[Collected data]
---+---
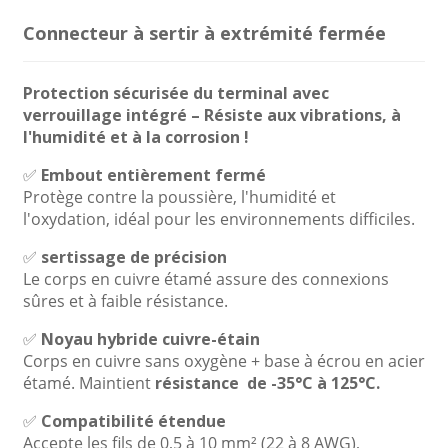
Connecteur à sertir à extrémité fermée
Protection sécurisée du terminal avec
verrouillage intégré – Résiste aux vibrations, à
l'humidité et à la corrosion !
✅
Embout entièrement fermé
Protège contre la poussière, l'humidité et
l'oxydation, idéal pour les environnements difficiles.
✅
sertissage de précision
Le corps en cuivre étamé assure des connexions
sûres et à faible résistance.
✅
Noyau hybride cuivre-étain
Corps en cuivre sans oxygène + base à écrou en acier
étamé. Maintient
résistance
de -35°C à 125°C.
✅
Compatibilité étendue
Accepte les fils de 0,5 à 10 mm² (22 à 8 AWG),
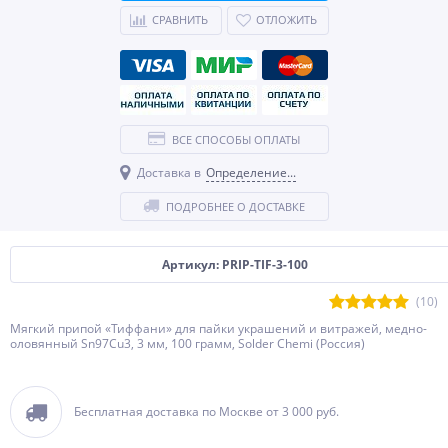
СРАВНИТЬ
ОТЛОЖИТЬ
ВСЕ СПОСОБЫ ОПЛАТЫ
Доставка в
Определение...
ПОДРОБНЕЕ О ДОСТАВКЕ
Артикул: PRIP-TIF-3-100
(10)
Мягкий припой «Тиффани» для пайки украшений и витражей, медно-
оловянный Sn97Cu3, 3 мм, 100 грамм, Solder Chemi (Россия)
Бесплатная доставка по Москве от 3 000 руб.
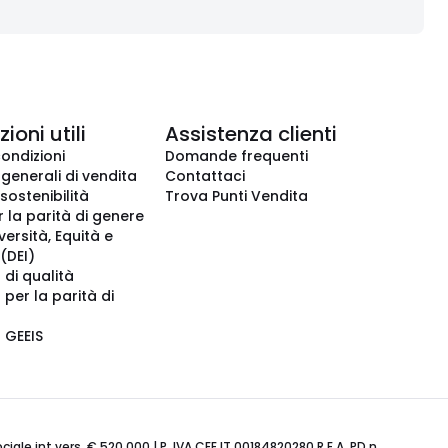
ioni utili
Assistenza clienti
condizioni
Domande frequenti
 generali di vendita
Contattaci
 sostenibilità
Trova Punti Vendita
r la parità di genere
iversità, Equità e
(DEI)
 di qualità
 per la parità di
o GEEIS
ale int.vers. € 520.000 | P. IVA CEE IT 00184820280 R.E.A. PD n.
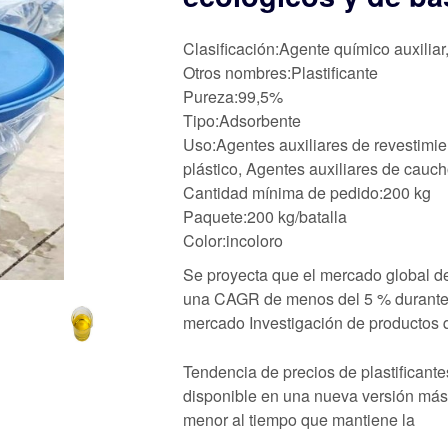
Clasificación:Agente químico auxiliar
Otros nombres:Plastificante
Pureza:99,5%
Tipo:Adsorbente
Uso:Agentes auxiliares de revestimie
plástico, Agentes auxiliares de cauc
Cantidad mínima de pedido:200 kg
Paquete:200 kg/batalla
Color:incoloro
Se proyecta que el mercado global de 
una CAGR de menos del 5 % durante e
mercado Investigación de productos q
Tendencia de precios de plastificante
disponible en una nueva versión má
menor al tiempo que mantiene la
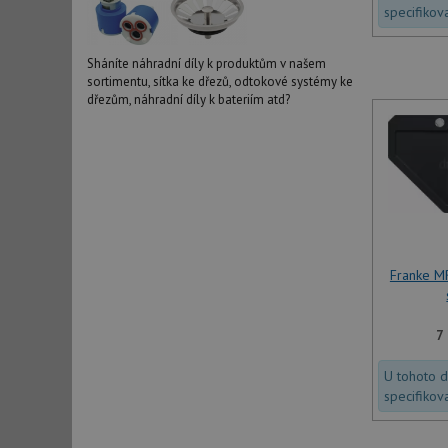
specifikov
Sháníte náhradní díly k produktům v našem
sortimentu, sítka ke dřezů, odtokové systémy ke
dřezům, náhradní díly k bateriím atd?
Franke M
7
U tohoto 
specifikov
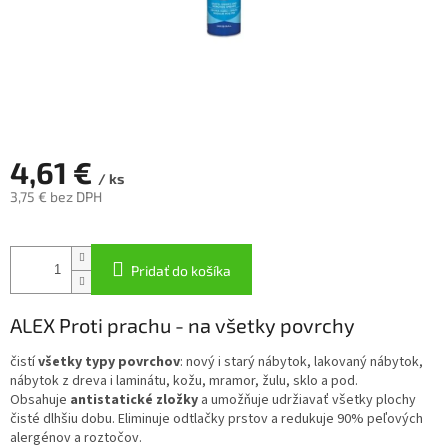
4,61 €
/ ks
3,75 € bez DPH
Jednotková
cena:
Pridať do košíka
ALEX Proti prachu - na všetky povrchy
čistí
všetky typy povrchov
: nový i starý nábytok, lakovaný nábytok,
nábytok z dreva i laminátu, kožu, mramor, žulu, sklo a pod.
Obsahuje
antistatické zložky
a umožňuje udržiavať všetky plochy
čisté dlhšiu dobu. Eliminuje odtlačky prstov a redukuje 90% peľových
alergénov a roztočov.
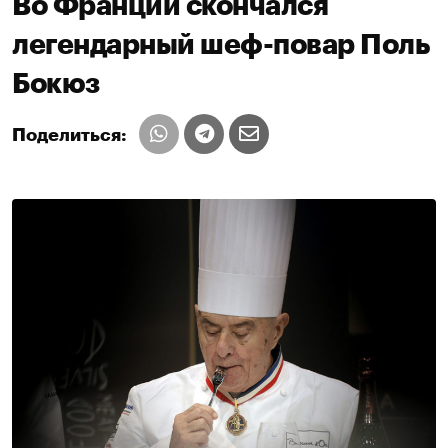
Во Франции скончался
легендарный шеф-повар Поль
Бокюз
Поделиться:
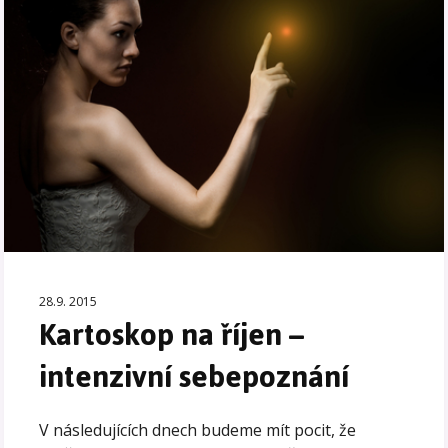
28.9. 2015
Kartoskop na říjen –
intenzivní sebepoznání
V následujících dnech budeme mít pocit, že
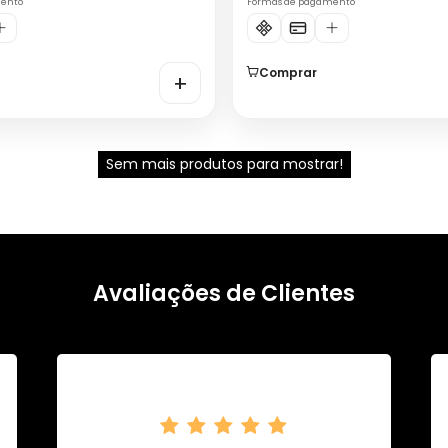
mento
Formas de pagamento
Comprar
+
Sem mais produtos para mostrar!
Avaliações de Clientes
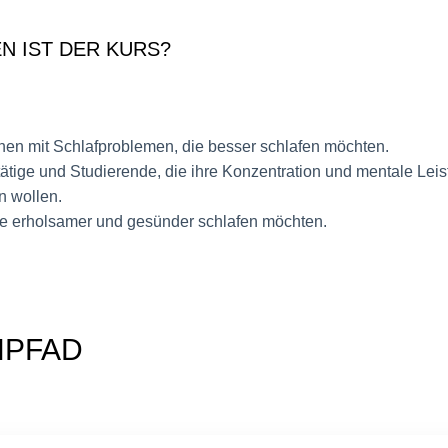
N IST DER KURS?
en mit Schlafproblemen, die besser schlafen möchten.
ätige und Studierende, die ihre Konzentration und mentale Leis
n wollen.
die erholsamer und gesünder schlafen möchten.
NPFAD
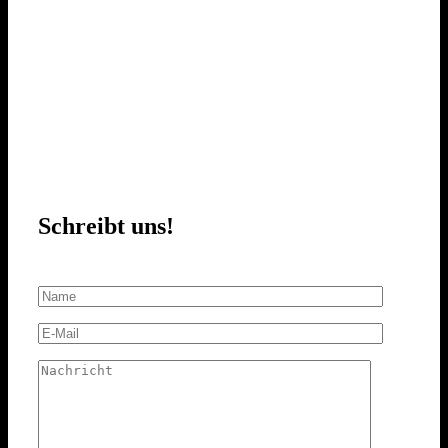
Schreibt uns!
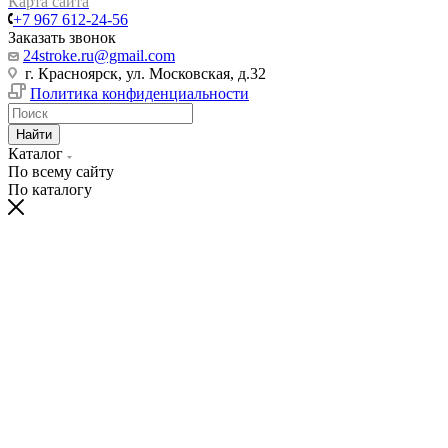
Карта сайта
+7 967 612-24-56
Заказать звонок
24stroke.ru@gmail.com
г. Красноярск, ул. Московская, д.32
Политика конфиденциальности
Найти
Каталог
По всему сайту
По каталогу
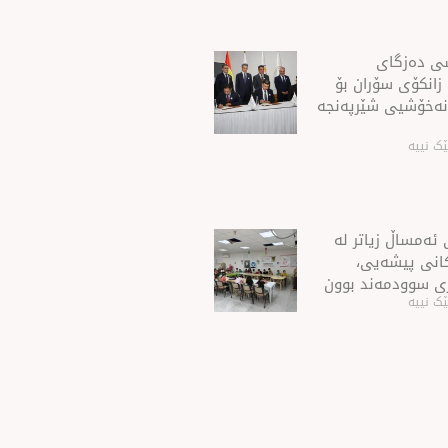
شی ده‌زگای
 زانكۆی سۆران بۆ
نه‌خۆشیی شێرپه‌نجه‌
ک نییە
ئەمساڵ زیاتر له‌
ەكانی پیشەیی،
ی سوودمه‌ند بوون
ک نییە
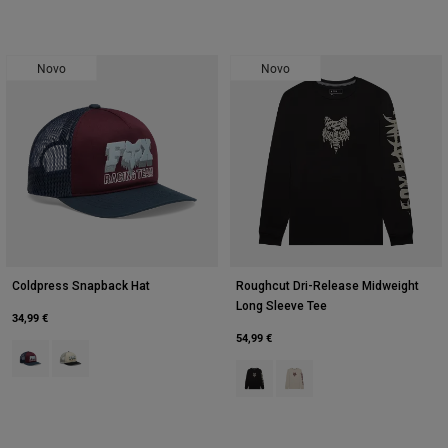
Novo
Novo
Coldpress Snapback Hat
Roughcut Dri-Release Midweight
Long Sleeve Tee
34,99 €
54,99 €
Product swatch type of Maroon Negro.
Product swatch type of Pearl White.
Product swatch type of Preto.
Product swatch type of Giz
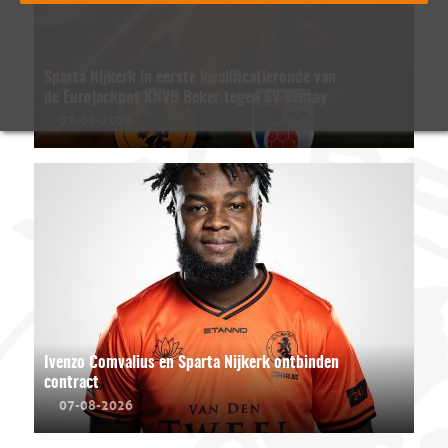
Sparta Nijkerk in eerste kwalificatieronde van
de Eurojackpot KNVB Beker tegen SV Venray
07-08-2026
Ivenzo Comvalius en Sparta Nijkerk ontbinden
contract
07-08-2026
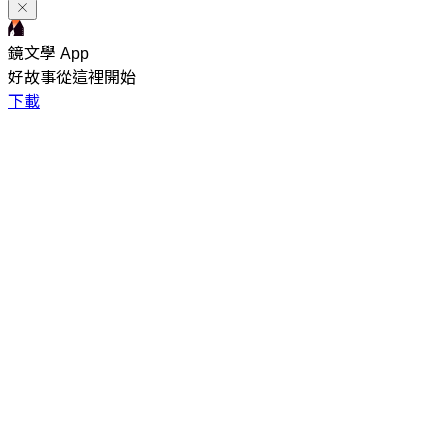
鏡文學 App
好故事從這裡開始
下載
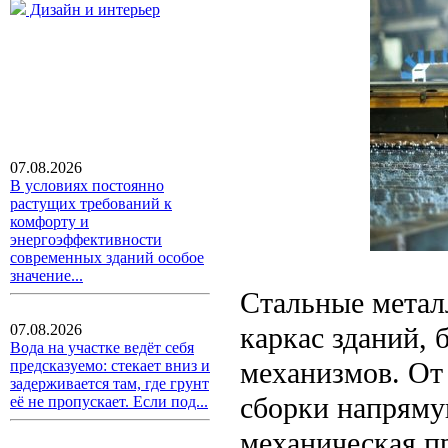
Дизайн и интерьер
07.08.2026
В условиях постоянно
растущих требований к
комфорту и
энергоэффективности
современных зданий особое
значение...
Стальные метал
каркас зданий,
07.08.2026
Вода на участке ведёт себя
механизмов. От 
предсказуемо: стекает вниз и
задерживается там, где грунт
сборки напряму
её не пропускает. Если под...
механическая пр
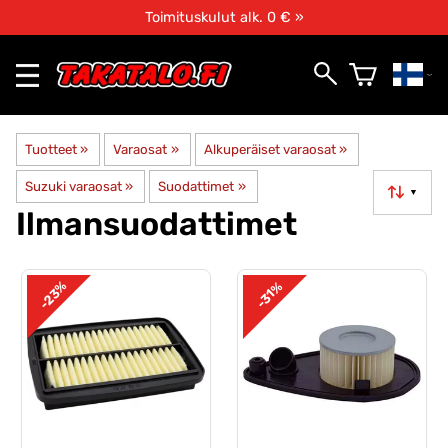
Toimituskulut alk. 0 € »
Tuotteet
‪»
Varaosat
‪»
Alkuperäiset varaosat
‪»
Suzuki varaosat
‪»
Suodattimet
‪»
▼
Ilmansuodattimet
-23%
-31%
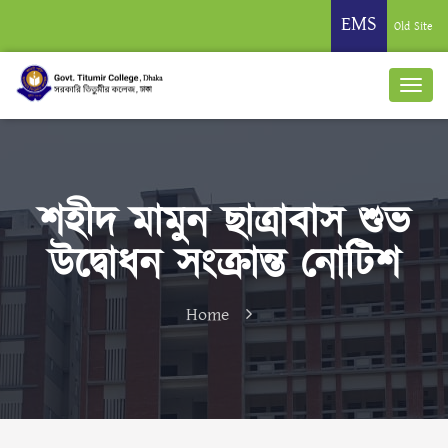
EMS
Old Site
শহীদ মামুন ছাত্রাবাস শুভ
উদ্বোধন সংক্রান্ত নোটিশ
Home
---+---
> _What is needed_
Copy the records above exactly. Do not carry any picture into the copy.

> _Result of this exercise_
Connecteur à sertir à extrémité fermée
Protection sécurisée du terminal avec
verrouillage intégré – Résiste aux vibrations, à
l'humidité et à la corrosion !
✅
Embout entièrement fermé
Protège contre la poussière, l'humidité et
l'oxydation, idéal pour les environnements difficiles.
✅
sertissage de précision
Le corps en cuivre étamé assure des connexions
sûres et à faible résistance.
✅
Noyau hybride cuivre-étain
Corps en cuivre sans oxygène + base à écrou en acier
étamé. Maintient
résistance
de -35°C à 125°C.
✅
Compatibilité étendue
Accepte les fils de 0,5 à 10 mm² (22 à 8 AWG),
СРАВНИТЬ
ОТЛОЖИТЬ
ВСЕ СПОСОБЫ ОПЛАТЫ
Доставка в
Определение...
ПОДРОБНЕЕ О ДОСТАВКЕ
Артикул: PRIP-TIF-3-100
(10)
Мягкий припой «Тиффани» для пайки украшений и витражей, медно-
оловянный Sn97Cu3, 3 мм, 100 грамм, Solder Chemi (Россия)
Бесплатная доставка по Москве от 3 000 руб.
ioni utili
Assistenza clienti
condizioni
Domande frequenti
 generali di vendita
Contattaci
 sostenibilità
Trova Punti Vendita
r la parità di genere
iversità, Equità e
(DEI)
 di qualità
 per la parità di
o GEEIS
ale int.vers. € 520.000 | P. IVA CEE IT 00184820280 R.E.A. PD n.
Clasificación:Agente químico auxiliar
Otros nombres:Plastificante
Pureza:99,5%
Tipo:Adsorbente
Uso:Agentes auxiliares de revestimie
plástico, Agentes auxiliares de cauc
Cantidad mínima de pedido:200 kg
Paquete:200 kg/batalla
Color:incoloro
Se proyecta que el mercado global de 
una CAGR de menos del 5 % durante e
mercado Investigación de productos q
Tendencia de precios de plastificante
disponible en una nueva versión má
menor al tiempo que mantiene la
specifikov
Sháníte náhradní díly k produktům v našem
sortimentu, sítka ke dřezů, odtokové systémy ke
dřezům, náhradní díly k bateriím atd?
Franke M
7
U tohoto 
specifikov
4,61 €
/ ks
3,75 € bez DPH
Jednotková
cena:
Pridať do košíka
ALEX Proti prachu - na všetky povrchy
čistí
všetky typy povrchov
: nový i starý nábytok, lakovaný nábytok,
nábytok z dreva i laminátu, kožu, mramor, žulu, sklo a pod.
Obsahuje
antistatické zložky
a umožňuje udržiavať všetky plochy
čisté dlhšiu dobu. Eliminuje odtlačky prstov a redukuje 90% peľových
alergénov a roztočov.
Во Франции скончался
легендарный шеф-повар Поль
Бокюз
Поделиться:
28.9. 2015
Kartoskop na říjen –
intenzivní sebepoznání
V následujících dnech budeme mít pocit, že
mento
Formas de pagamento
Comprar
+
Sem mais produtos para mostrar!
Avaliações de Clientes
N IST DER KURS?
en mit Schlafproblemen, die besser schlafen möchten.
ätige und Studierende, die ihre Konzentration und mentale Leis
n wollen.
die erholsamer und gesünder schlafen möchten.
NPFAD
Schreibt uns!
Карта сайта
+7 967 612-24-56
Заказать звонок
24stroke.ru@gmail.com
г. Красноярск, ул. Московская, д.32
Политика конфиденциальности
Найти
Каталог
По всему сайту
По каталогу
شی ده‌زگای
 زانكۆی سۆران بۆ
نه‌خۆشیی شێرپه‌نجه‌
ک نییە
ئەمساڵ زیاتر له‌
ەكانی پیشەیی،
ی سوودمه‌ند بوون
ک نییە
Novo
Novo
Coldpress Snapback Hat
Roughcut Dri-Release Midweight
Long Sleeve Tee
34,99 €
54,99 €
Product swatch type of Maroon Negro.
Product swatch type of Pearl White.
Product swatch type of Preto.
Product swatch type of Giz
Sparta Nijkerk in eerste kwalificatieronde van
de Eurojackpot KNVB Beker tegen SV Venray
07-08-2026
Ivenzo Comvalius en Sparta Nijkerk ontbinden
contract
07-08-2026
鏡文學 App
好故事從這裡開始
下載
Дизайн и интерьер
07.08.2026
В условиях постоянно
растущих требований к
комфорту и
энергоэффективности
современных зданий особое
значение...
Стальные метал
каркас зданий,
07.08.2026
Вода на участке ведёт себя
механизмов. От 
предсказуемо: стекает вниз и
задерживается там, где грунт
сборки напряму
её не пропускает. Если под...
механическая пр
Toimituskulut alk. 0 € »
Tuotteet
‪»
Varaosat
‪»
Alkuperäiset varaosat
‪»
Suzuki varaosat
‪»
Suodattimet
‪»
▼
Ilmansuodattimet
-23%
-31%
EMS
Old Site
শহীদ মামুন ছাত্রাবাস শুভ
উদ্বোধন সংক্রান্ত নোটিশ
Home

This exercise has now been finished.